-------- INFORMATION SUPPLIED --------
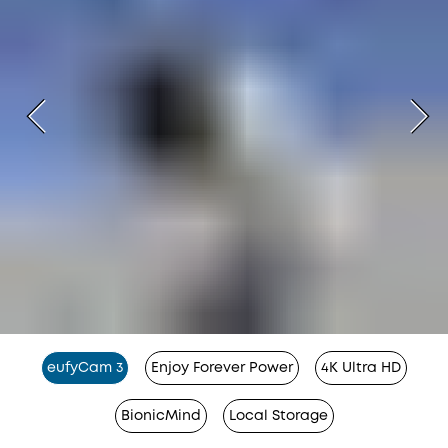
eufyCam 3
Enjoy Forever Power
4K Ultra HD
BionicMind
Local Storage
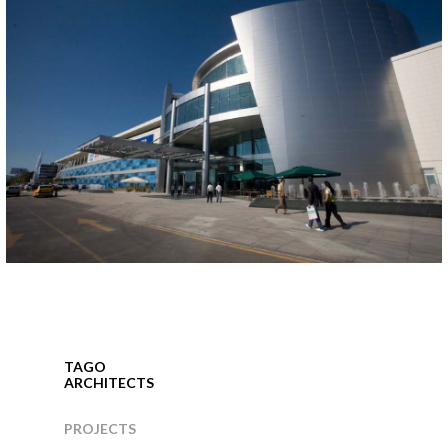
KORUPARK SHOPPING CENTER
Bursa, 2005
TAGO
ARCHITECTS
PROJECTS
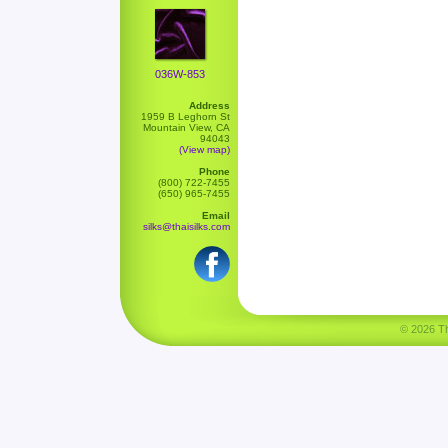
036W-853
Address
1959 B Leghorn St
Mountain View, CA
94043
(View map)
Phone
(800) 722-7455
(650) 965-7455
Email
silks@thaisilks.com
© 2026 Tha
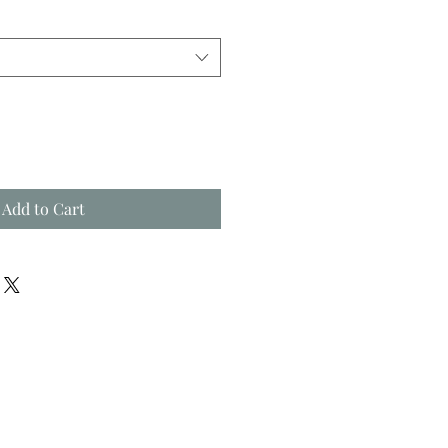
Add to Cart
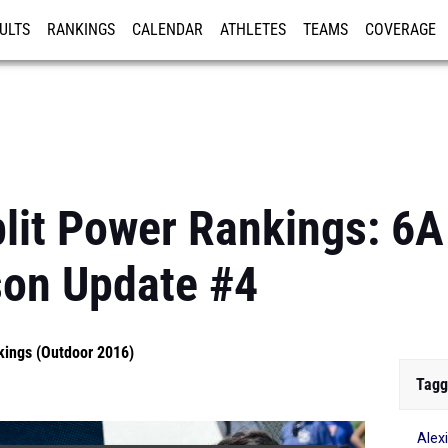
ULTS
RANKINGS
CALENDAR
ATHLETES
TEAMS
COVERAGE
ISTRATION
MORE
lit Power Rankings: 6A 
son Update #4
kings (Outdoor 2016)
Tagg
Alex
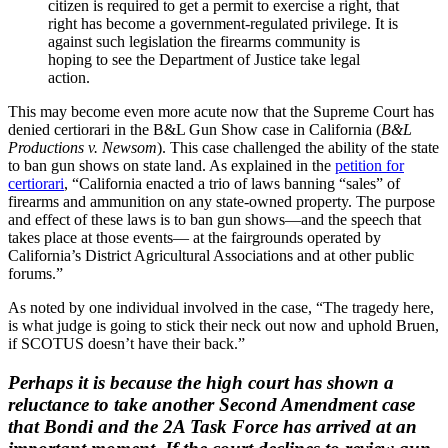
citizen is required to get a permit to exercise a right, that
right has become a government-regulated privilege. It is
against such legislation the firearms community is
hoping to see the Department of Justice take legal
action.
This may become even more acute now that the Supreme Court has
denied certiorari in the B&L Gun Show case in California (
B&L
Productions v. Newsom
). This case challenged the ability of the state
to ban gun shows on state land. As explained in the
petition for
certiorari
, “California enacted a trio of laws banning “sales” of
firearms and ammunition on any state-owned property. The purpose
and effect of these laws is to ban gun shows—and the speech that
takes place at those events— at the fairgrounds operated by
California’s District Agricultural Associations and at other public
forums.”
As noted by one individual involved in the case, “The tragedy here,
is what judge is going to stick their neck out now and uphold Bruen,
if SCOTUS doesn’t have their back.”
Perhaps it is because the high court has shown a
reluctance to take another Second Amendment case
that Bondi and the 2A Task Force has arrived at an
--------
YOUR INSTRUCTIONS
In the entries above, which lines run from the one with "Add to Cart" up to and including the one with "against such legislation"? Write them out exactly, without the pictures.

OUTPUT FOR THIS EXERCISE
Add to Cart
ULTS
RANKINGS
CALENDAR
ATHLETES
TEAMS
COVERAGE
ISTRATION
MORE
lit Power Rankings: 6A 
son Update #4
kings (Outdoor 2016)
Tagg
Alex
citizen is required to get a permit to exercise a right, that
right has become a government-regulated privilege. It is
against such legislation the firearms community is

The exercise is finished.